Some Eclipse Foundation services are deprecated, or will be soon. Please ensure you've read this important communication.

Bug 335208

Summary: [ds] component instantiated twice (static, immediate, servicefactory=false)
Product: [Eclipse Project] Equinox Reporter: Ronny Völker <ronny.voelker>
Component: CompendiumAssignee: Stoyan Boshev <s.boshev>
Status: RESOLVED FIXED QA Contact:
Severity: normal    
Priority: P3 CC: s.boshev, tjwatson
Version: unspecified   
Target Milestone: Juno M5   
Hardware: All   
OS: All   
Whiteboard:
Attachments:
Description Flags
proposed patch
none
proposed patch 2 none

Description Ronny Völker CLA 2011-01-24 11:07:34 EST
Build Identifier: 1.2.0.v20100507

A static immediate component is sometimes instantiated twice at startup.
It is providing one service with servicefactory=false.
The configuration-policy is required and the ConfigAdminService is providing one configuration for its pid.


Reproducible: Sometimes

Steps to Reproduce:
I haven't found a test case to reproduce it reliably, but when the problem occurred last in my development environment, I was able to deduce the general sequence of actions which lead to this behaviour (a ConfigurationEvent occurs before a BundleEvent.STARTED):

* SCRManager.configurationEvent() // BundleEvent.STARTED
  * SCRManager.addEvent() // put into SCRManager.queue
* SCRManager.bundleChanged(BundleEvent.STARTED)
  * SCRManager.startedBundle()
    * comp.enabled = true
    * SCRManager.enqueueWork() // put into SCRManager.queue

* SCRManager.processConfigurationEvent()
  * SCRManager.resolver.enableComponents(components) // because 
    of comp.enabled = true
    * Resolver.map() // creates a new ServiceComponentProp
      and adds it to SCRManager.scpEnabled
* SCRManager.QueuedJob().dispatch()
  * SCRManager.resolver.enableComponents(components)
    * Resolver.map() // creates a second ServiceComponentProp 
      for the same component configuration and adds it to SCRManager.scpEnabled

* any subsequent call to SCRManager.buildNewlySatisfied() will find two ServiceComponentProps for the component in SCRManager.scpEnabled and will try to create one instance for each SCP, when all dependencies are available.
Comment 1 Stoyan Boshev CLA 2012-01-10 12:02:49 EST
Created attachment 209273 [details]
proposed patch

Ronny, Thanks for reporting this hard to reproduce bug.

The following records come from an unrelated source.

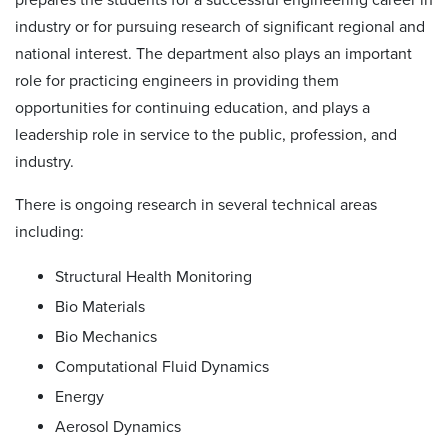
industry or for pursuing research of significant regional and
national interest. The department also plays an important
role for practicing engineers in providing them
opportunities for continuing education, and plays a
leadership role in service to the public, profession, and
industry.
There is ongoing research in several technical areas
including:
Structural Health Monitoring
Bio Materials
Bio Mechanics
Computational Fluid Dynamics
Energy
Aerosol Dynamics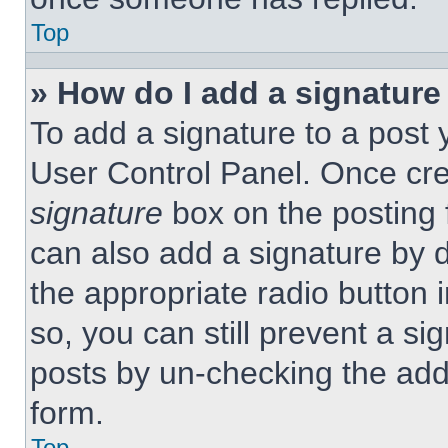
Top
» How do I add a signature
To add a signature to a post 
User Control Panel. Once cr
signature
box on the posting 
can also add a signature by d
the appropriate radio button 
so, you can still prevent a si
posts by un-checking the add
form.
Top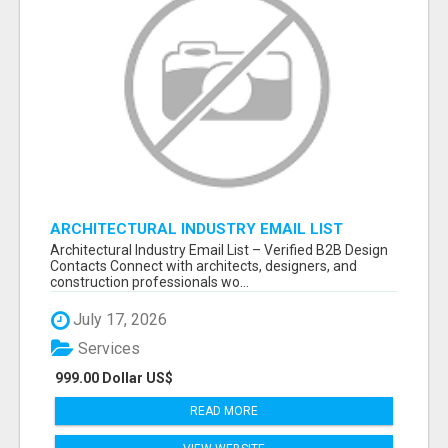
ARCHITECTURAL INDUSTRY EMAIL LIST
Architectural Industry Email List – Verified B2B Design
Contacts Connect with architects, designers, and
construction professionals wo...
July 17, 2026
Services
999.00 Dollar US$
READ MORE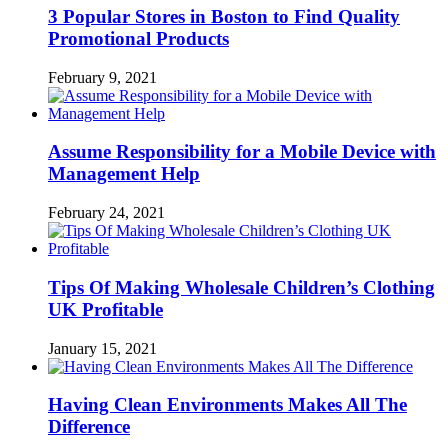
3 Popular Stores in Boston to Find Quality
Promotional Products
February 9, 2021
Assume Responsibility for a Mobile Device with
Management Help
February 24, 2021
Tips Of Making Wholesale Children’s Clothing
UK Profitable
January 15, 2021
Having Clean Environments Makes All The
Difference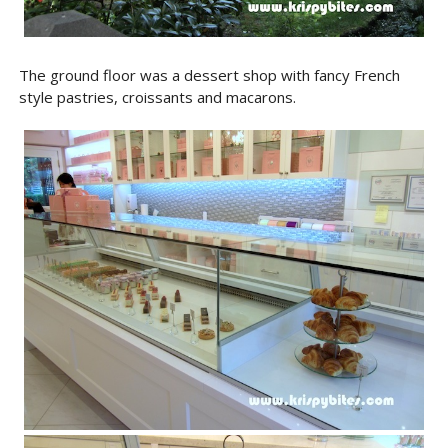
The ground floor was a dessert shop with fancy French
style pastries, croissants and macarons.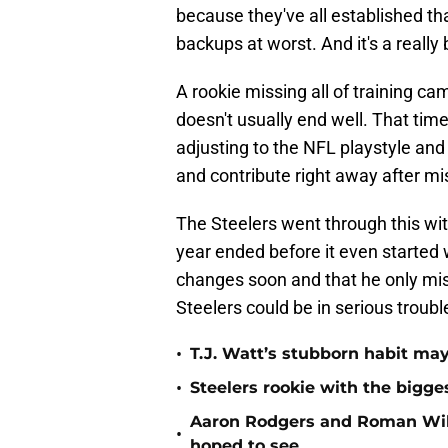
because they've all established th
backups at worst. And it's a really 
A rookie missing all of training c
doesn't usually end well. That time
adjusting to the NFL playstyle and 
and contribute right away after mis
The Steelers went through this wit
year ended before it even started 
changes soon and that he only miss
Steelers could be in serious troubl
•
T.J. Watt’s stubborn habit m
•
Steelers rookie with the bigge
Aaron Rodgers and Roman Wils
•
hoped to see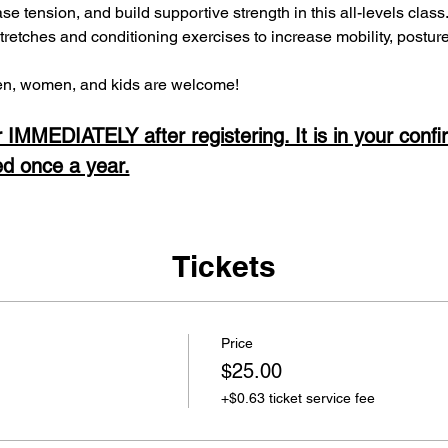
ease tension, and build supportive strength in this all-levels clas
stretches and conditioning exercises to increase mobility, postur
, women, and kids are welcome! 
 IMMEDIATELY after registering. It is in your confi
ed once a year.
Tickets
Price
$25.00
+$0.63 ticket service fee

I made a thorough code review for the possible reasons. I found two possible reasons. (1) is very alike to what you described.

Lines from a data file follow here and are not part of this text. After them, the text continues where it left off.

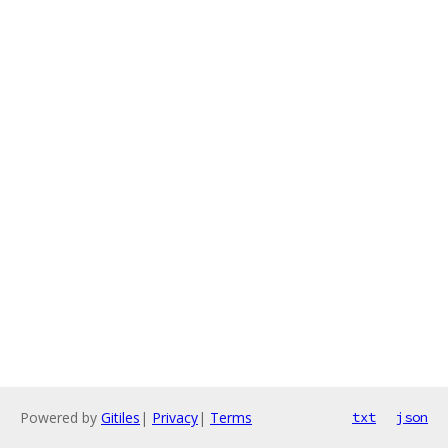
Powered by
Gitiles
|
Privacy
|
Terms
txt
json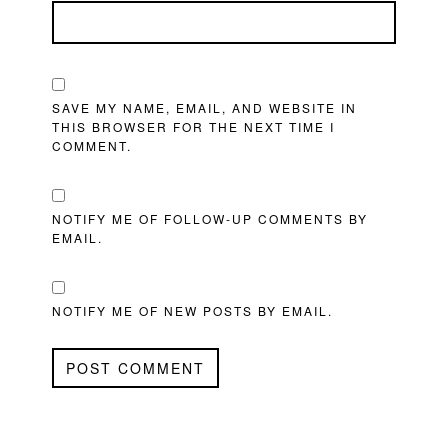
SAVE MY NAME, EMAIL, AND WEBSITE IN
THIS BROWSER FOR THE NEXT TIME I
COMMENT.
NOTIFY ME OF FOLLOW-UP COMMENTS BY
EMAIL.
NOTIFY ME OF NEW POSTS BY EMAIL.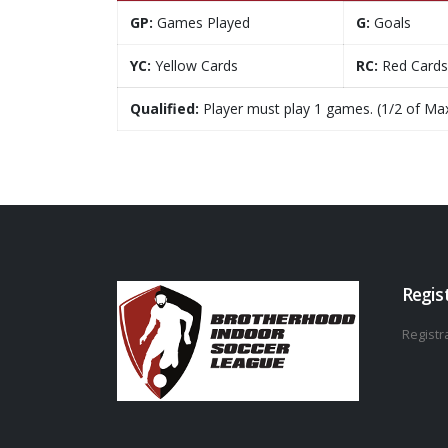
GP:
Games Played
G:
Goals
YC:
Yellow Cards
RC:
Red Cards
Qualified:
Player must play 1 games. (1/2 of Ma
Regis
Registra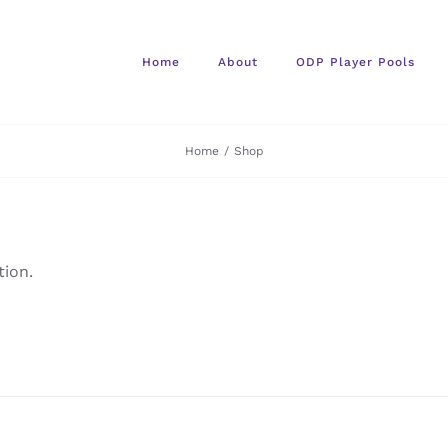
Home
About
ODP Player Pools
Home
/
Shop
ion.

1. One possible reason is when the Configuration Admin bundle is started after the DS bundle. Then there were two possibilities in method SCRManager.configAdminRegistered() that could lead to thread unsafe management of DS components based on their configurations. In the attached patch I have fixed this by moving these actions in the dispatcher thread that is meant to do this kind of processing.

2. Another quite possible reason is double processing of the components of a bundle. The method SCRManager.startedBundle() is not thread safe now. It can be invoked twice for one and the same bundle by methods SCRManager.startIt() and SCRManager.bundleChanged(). The attached patch solves this situation as well.

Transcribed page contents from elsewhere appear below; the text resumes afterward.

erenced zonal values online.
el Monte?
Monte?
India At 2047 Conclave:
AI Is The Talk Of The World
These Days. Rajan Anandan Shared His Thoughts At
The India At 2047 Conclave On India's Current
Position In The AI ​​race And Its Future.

Could you verify the provided patch in your environment if it is still reproducible?
Comment 2 Ronny Völker CLA 2012-01-12 05:41:26 EST
Sorry, it is still reproducible, but it seems to happen less often.

Without the patch, the bug occurs every 5-10 equinox-starts. After applying the patch, it occurred only once until now.

The Problem is, that I'm able to reproduce it only in my Eclipse-IDE, when I'm manually starting Equinox using an OSGi-Framework Launch-Configuration. I failed to reproduce the bug using a script, which perpetually starts and stops an independent Equinox-Instance. In production we have a workaround, which prevents this bug from occurring.

Stoyan, I think, you should try to reproduce the bug yourself in a more unit-test-like manner, using a more controlled environment, with only the minimum number of classes involved and minimum concurrency, where you are in control of the execution order.
I don't know how I can help you further with my current approach, to debug a real application running in a real Equinox-platform with all it concurrent flows of execution.

Btw. my workaround for the bug is, to avoid ConfigurationEvents (by not creating or updating Configurations in my application), until FrameworkEvent.STARTED occurred.
Comment 3 Stoyan Boshev CLA 2012-01-12 09:43:30 EST
Thanks for your feedback Ronny.
This is a timing problem and I know from experience I may loose lots of time to reproduce it. In this case the variables that model the behavior are: OS, PC hardware, set of bundles, order of bundles, config Admin after DS bundle, DS components specifics.

After looking again at the code I found another possible case that you are probably experiencing. I think in your setup the ConfigAdmin bundle starts after the DS bundle. In this case the method SCRManager.configAdminRegistered() is innoked and it may register some components to be enabled and they might already be in the queue for enablement (e.g. when the component's bundle has started a while ago). I thought a bit how to handle this situation and I think the simplest way would be to avoid mapping new components in a central place i.e. the Resolver.enableComponents() method. This fix should cover many similar situations with double enablement of components. I will add an updated patch in a while. Could you please verify in your environment? I will much appreciate it.
Comment 4 Stoyan Boshev CLA 2012-01-12 09:44:53 EST
Created attachment 209381 [details]
proposed patch 2
Comment 5 Ronny Völker CLA 2012-01-13 04:54:07 EST
During lot of start and stop clicks in Eclipse, the bug didn't occur again :). 

We should take this result with a grain of salt. 
However, I think that your latest scenario is the one, I tried to describe in the original bug description, and I agree that your new patch should solve this scenario.

With unit-test-like manner I meant, that you just use a single-threaded unit-test and mock up the method-calls you would expect. In this way, you can abstract away all the variables, you mentioned. But I see, that even this is hard with the current code base and is also not applicable to all scenarios. Some of the scenarios, which are real concurrency-problems, can only be reproduced with integration-tests.
Comment 6 Stoyan Boshev CLA 2012-01-13 08:10:51 EST
Thanks a lot for your time and support Ronny!
I have released the patch in HEAD.